SPEEDの今井絵理子氏が、今夏の参院選に自民党から出馬するという。
シングルマザーとして聴覚障害をもつ息子を育てながら音楽活動を続けていることが、安倍政権の掲げる「一億総活躍社会」にあっているのだそうだ。
寝言は寝て言え、という話である。
今井氏には、今からでも遅くないからやめておけといいたい。なぜなら、安倍自民党の目指す国家は、障害をもっている人たちにとって生きづらいものにちがいないからだ。以下、その理由を説明しよう。
このブログでは以前書いたが、戦争は、もっとも障害者の権利が抑圧される状況である。
戦時中の社会にいる人々は、障害をもっている人を「国の資源を食いつぶすだけで何も役に立たない」存在とみなすようになるからだ。実際、戦前の日本にはそういう傾向があったと指摘される。
たとえば、次のような歌がある。
足萎えの子を持つ母はかなしかり だんじりの音 家にいて聞く
これは、戦時中の障害者に対する差別を歌ったものである(うろ覚えの記憶に頼って引用しているので、細かいところに違いがあるかもしれないが、ご容赦いただきたい)。

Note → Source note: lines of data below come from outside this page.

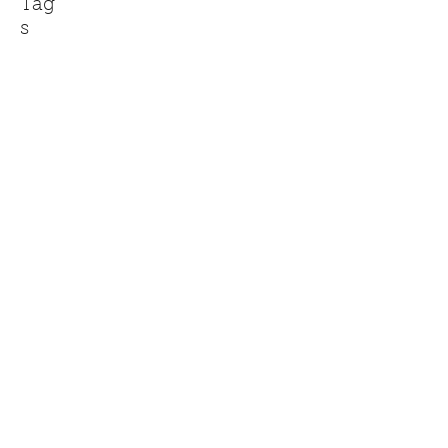
Tag
s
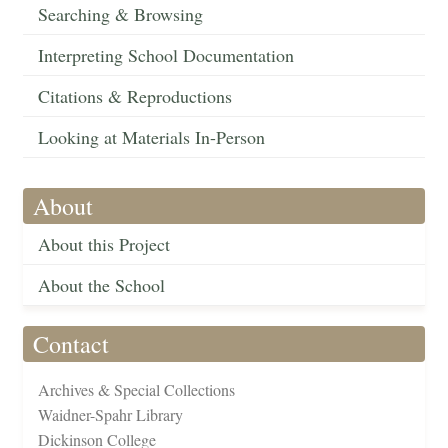
Searching & Browsing
Interpreting School Documentation
Citations & Reproductions
Looking at Materials In-Person
About
About this Project
About the School
Contact
Archives & Special Collections
Waidner-Spahr Library
Dickinson College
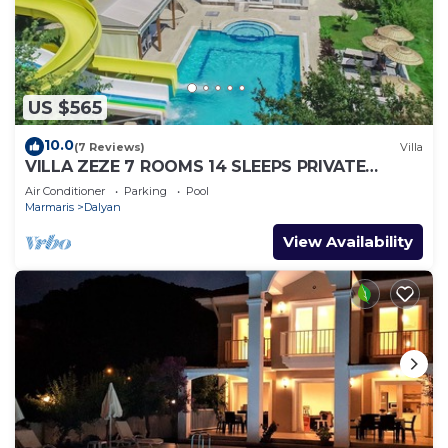
US $565
10.0
(7 Reviews)
Villa
VILLA ZEZE 7 ROOMS 14 SLEEPS PRIVATE
WATERSLIDES
Air Conditioner
Parking
Pool
Marmaris
Dalyan
View Availability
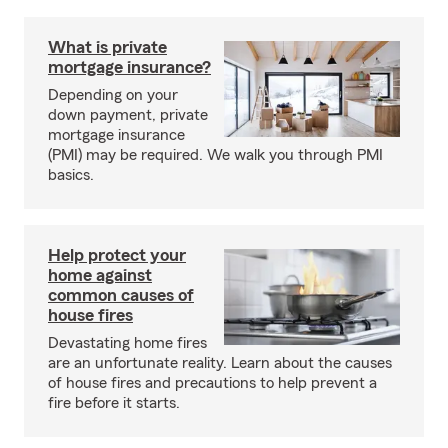
What is private
mortgage insurance?
Depending on your
down payment, private
mortgage insurance
(PMI) may be required. We walk you through PMI
basics.
Help protect your
home against
common causes of
house fires
Devastating home fires
are an unfortunate reality. Learn about the causes
of house fires and precautions to help prevent a
fire before it starts.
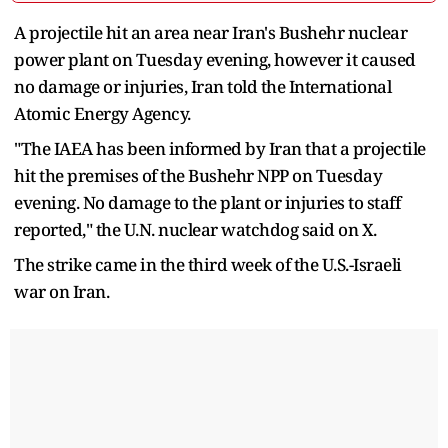
A projectile hit an area near Iran's Bushehr nuclear
power plant on Tuesday evening, however it caused
no damage or injuries, Iran told the International
Atomic Energy Agency.
"The IAEA has been informed by Iran that a projectile
hit the premises of the Bushehr NPP on Tuesday
evening. No damage to the plant or injuries to staff
reported," the U.N. nuclear watchdog said on X.
The strike came in the third week of the U.S.-Israeli
war on Iran.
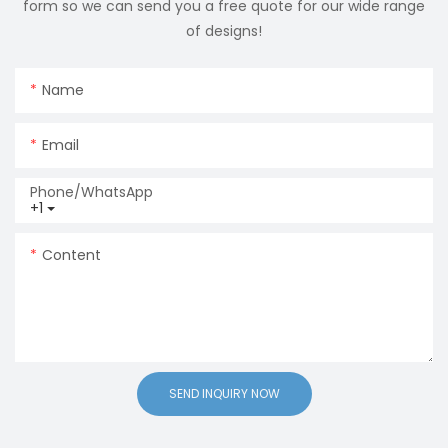
form so we can send you a free quote for our wide range
of designs!
Name
Email
Phone/whatsApp
+1
Content
SEND INQUIRY NOW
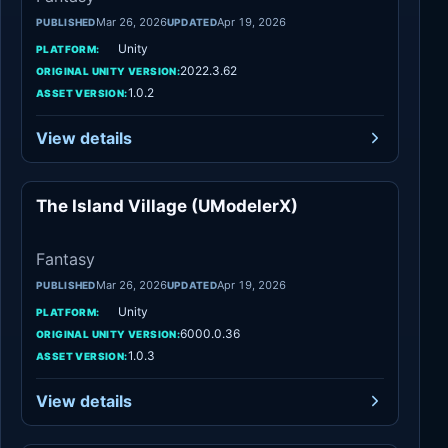
Mar 26, 2026
Apr 19, 2026
PUBLISHED
UPDATED
Unity
PLATFORM:
2022.3.62
ORIGINAL UNITY VERSION:
1.0.2
ASSET VERSION:
View details
The Island Village (UModelerX)
Fantasy
Fantasy
Mar 26, 2026
Apr 19, 2026
PUBLISHED
UPDATED
Unity
PLATFORM:
6000.0.36
ORIGINAL UNITY VERSION:
1.0.3
ASSET VERSION:
View details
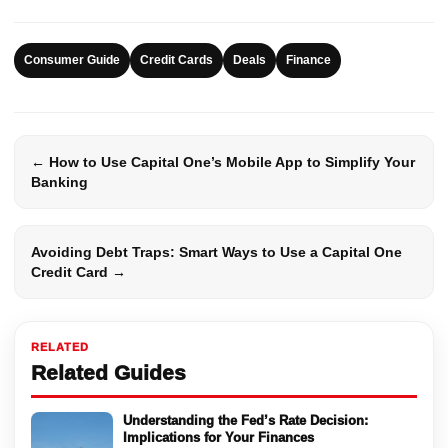
Consumer Guide
Credit Cards
Deals
Finance
← How to Use Capital One’s Mobile App to Simplify Your
Banking
Avoiding Debt Traps: Smart Ways to Use a Capital One
Credit Card →
RELATED
Related Guides
Understanding the Fed’s Rate Decision:
Implications for Your Finances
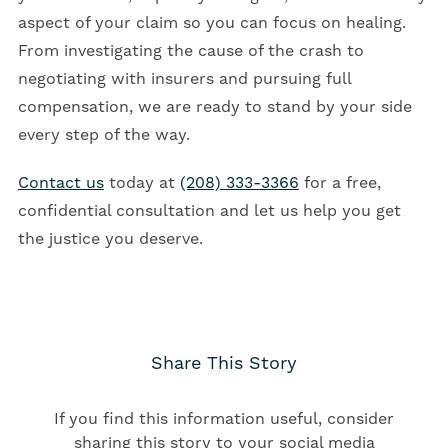
aspect of your claim so you can focus on healing.
From investigating the cause of the crash to
negotiating with insurers and pursuing full
compensation, we are ready to stand by your side
every step of the way.
Contact us
today at
(208) 333-3366
for a free,
confidential consultation and let us help you get
the justice you deserve.
Share This Story
If you find this information useful, consider
sharing this story to your social media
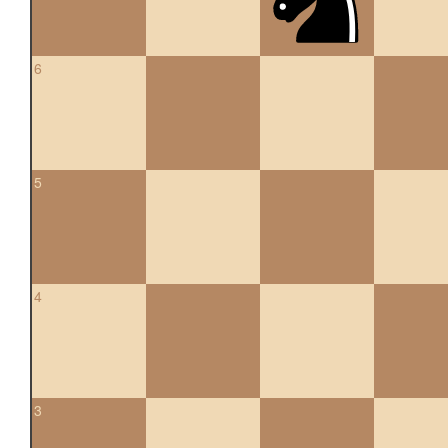
6
5
4
3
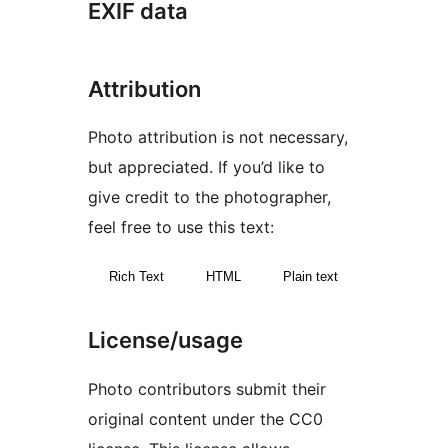
EXIF data
Attribution
Photo attribution is not necessary,
but appreciated. If you’d like to
give credit to the photographer,
feel free to use this text:
Rich Text
HTML
Plain text
License/usage
Photo contributors submit their
original content under the CC0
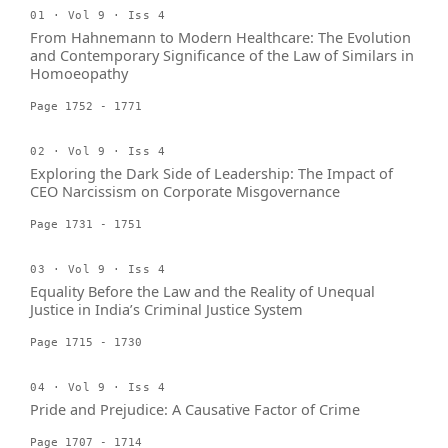
01 · Vol 9 · Iss 4
From Hahnemann to Modern Healthcare: The Evolution
and Contemporary Significance of the Law of Similars in
Homoeopathy
Page 1752 - 1771
02 · Vol 9 · Iss 4
Exploring the Dark Side of Leadership: The Impact of
CEO Narcissism on Corporate Misgovernance
Page 1731 - 1751
03 · Vol 9 · Iss 4
Equality Before the Law and the Reality of Unequal
Justice in India’s Criminal Justice System
Page 1715 - 1730
04 · Vol 9 · Iss 4
Pride and Prejudice: A Causative Factor of Crime
Page 1707 - 1714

“足萎え”というのは――いまだと差別的な言葉ということになってしまうかもしれないが――足が不自由な人のことだ。この詠み人の子どもは、足に障害を持っている。本当は祭りが好きなのでだんじりを見に行きたいのだが、表に出ると「ゴク潰し」として白眼視される。だから、家にいてそれを聞いているしかない――という状況だ。このように、軍事を優先する社会は、軍事に貢献することのできない人間を差別するようになるのである。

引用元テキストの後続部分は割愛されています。